When you think about ways you can raise revenue to fund state services like education, health care, environmental protection and transportation, the income tax is the fairest way. If you are not making any money, you pay no tax. Pretty simple.

But property taxes on your home? You have to pay those regardless of how much money you make. Being unemployed is no excuse.

Sales taxes you also have to pay regardless of how much money you have earned. Right now we have the highest sales tax in the country. It makes no difference whether you are earning minimum wage or you are Bill Gates, you pay the same sales tax rate when you buy school supplies for your children and clothes and shoes.

Our heavy reliance on the sales tax and property taxes has earned us the dubious distinction of being labeled as having the most regressive tax system in the country. In a study released in 2003, the national Institute on Taxation and Economic Policy looked at the tax policies of all 50 states and issued a report: Who Pays? A Distributional Analysis of the Tax Systems in All 50 States. The report found that:

Washington’s Tax Code: Soak the Poor and Middle Class, Spare the Rich

When all Washington taxes are totaled up, the study found that:
# The wealthiest one percent of Washington taxpayers—with average incomes of $1.6 million—pay only 3.3% of their income in Washington state and local taxes.

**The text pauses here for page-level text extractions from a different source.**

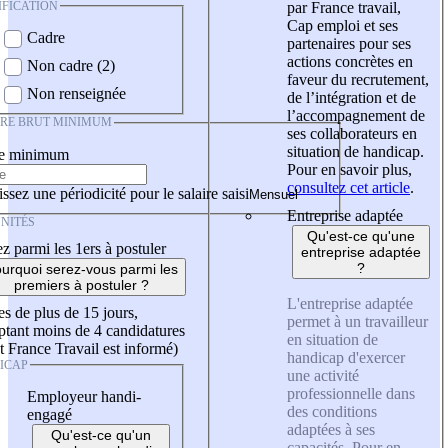
IFICATION
par France travail,
Cap emploi et ses
Cadre
partenaires pour ses
actions concrètes en
Non cadre (2)
faveur du recrutement,
Non renseignée
de l’intégration et de
l’accompagnement de
IRE BRUT MINIMUM
ses collaborateurs en
situation de handicap.
re minimum
Pour en savoir plus,
consultez cet article
.
ssez une périodicité pour le salaire saisi
Entreprise adaptée
NITÉS
Qu'est-ce qu'une
z parmi les 1ers à postuler
entreprise adaptée
?
urquoi serez-vous parmi les
premiers à postuler ?
L'entreprise adaptée
es de plus de 15 jours,
permet à un travailleur
tant moins de 4 candidatures
en situation de
t France Travail est informé)
handicap d'exercer
ICAP
une activité
professionnelle dans
Employeur handi-
des conditions
engagé
adaptées à ses
Qu'est-ce qu'un
capacités. Pour en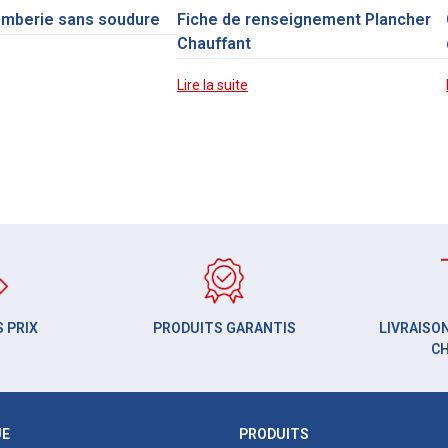
omberie sans soudure
Fiche de renseignement Plancher
Chauffant
Lire la suite
 PRIX
PRODUITS GARANTIS
LIVRAISON
C
UE
PRODUITS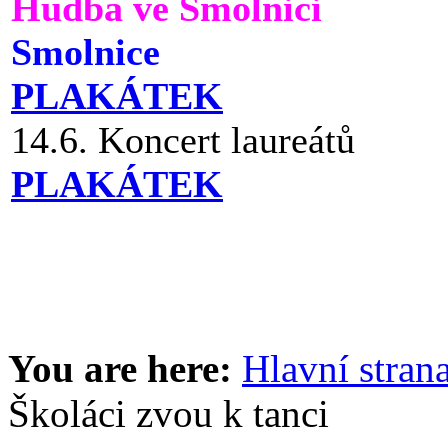
Hudba ve Smolnici
Smolnice
PLAKÁTEK
14.6. Koncert laureátů
PLAKÁTEK
You are here:
Hlavní stran
Školáci zvou k tanci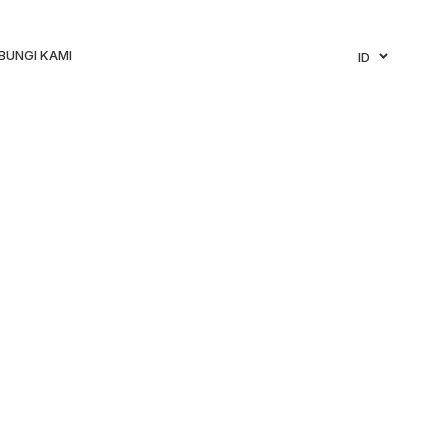
BUNGI KAMI
ID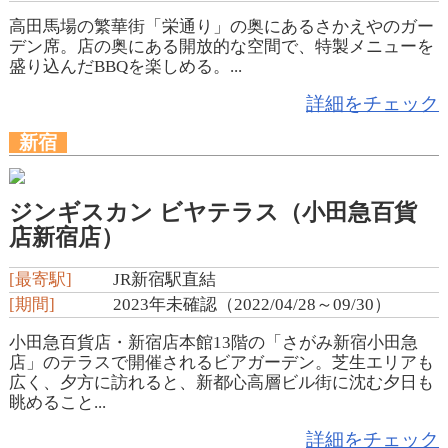
高田馬場の繁華街「栄通り」の奥にあるさかえやのガー
デン席。店の奥にある開放的な空間で、特製メニューを
盛り込んだBBQを楽しめる。...
詳細をチェック
新宿
ジンギスカン ビヤテラス（小田急百貨
店新宿店）
[最寄駅]
JR新宿駅直結
[期間]
2023年未確認（2022/04/28～09/30）
小田急百貨店・新宿店本館13階の「さがみ新宿小田急
店」のテラスで開催されるビアガーデン。芝生エリアも
広く、夕方に訪れると、新都心高層ビル街に沈む夕日も
眺めること...
詳細をチェック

After accounting for tax savings from federal itemized deductions the effective rate becomes just 3.2%.

# Middle-income Washington taxpayers earning between $31,000 and $48,000 pay 11.1% of their income in Washington state and local taxes, almost three and a halftimes the effective rate of the very wealthy.

# But Washington families earning less than $17,000—the poorest fifth of Washington non-elderly taxpayers—pay a whopping 17.6% of their income in state and local taxes, more than five times the rate on the best off.

The study found that Washington’s taxes are so extremely regressive because the state lacks an income tax and instead relies primarily on regressive sales and excise taxes to pay for public.

Washington’s tax structure has not changed since this report was issued. What has changed is that the Washington State Legislature has given out a slew of Tax Exemptions to special interests, increasing the tax burden even more on individual taxpayers.

As reported by Marilyn Watkins of the Economic Opportunity Institute in a 2006 report entitled Adding Up: New Tax Breaks in Washington 2004-2006:

“In the three legislative sessions from 2004 through 2006, the Washington legislature passed at least 61measures either granting new tax preferences or extending old ones. These new tax breaks will cost the state nearly half a billion dollars in the 2007-09 biennium.”

Of course any effort to enact an income tax has to be done in conjunction with overall tax reform. Shifting more of the burden to individual taxpayers is not acceptable. This includes a corporate income tax, critical performance audits of tax exemptions, reducing sales taxes and a property tax Homestead Exemption on one’s principal residence.